* What you will do
Retype every line from the top of the entries down to the one with "c'est la reine du jour, je m'exécute...", both included, and skip the pictures.

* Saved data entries

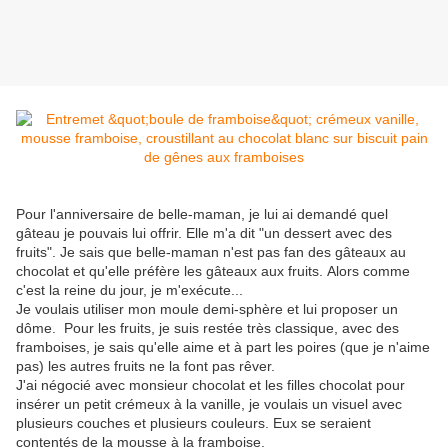
Pour l'anniversaire de belle-maman, je lui ai demandé quel
gâteau je pouvais lui offrir. Elle m'a dit "un dessert avec des
fruits". Je sais que belle-maman n'est pas fan des gâteaux au
chocolat et qu'elle préfère les gâteaux aux fruits. Alors comme
c'est la reine du jour, je m'exécute...
Je voulais utiliser mon moule demi-sphère et lui proposer un
dôme. Pour les fruits, je suis restée très classique, avec des
framboises, je sais qu'elle aime et à part les poires (que je n'aime
pas) les autres fruits ne la font pas rêver.
J'ai négocié avec monsieur chocolat et les filles chocolat pour
insérer un petit crémeux à la vanille, je voulais un visuel avec
plusieurs couches et plusieurs couleurs. Eux se seraient
contentés de la mousse à la framboise.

* Written solution
Pour l'anniversaire de belle-maman, je lui ai demandé quel
gâteau je pouvais lui offrir. Elle m'a dit "un dessert avec des
fruits". Je sais que belle-maman n'est pas fan des gâteaux au
chocolat et qu'elle préfère les gâteaux aux fruits. Alors comme
c'est la reine du jour, je m'exécute...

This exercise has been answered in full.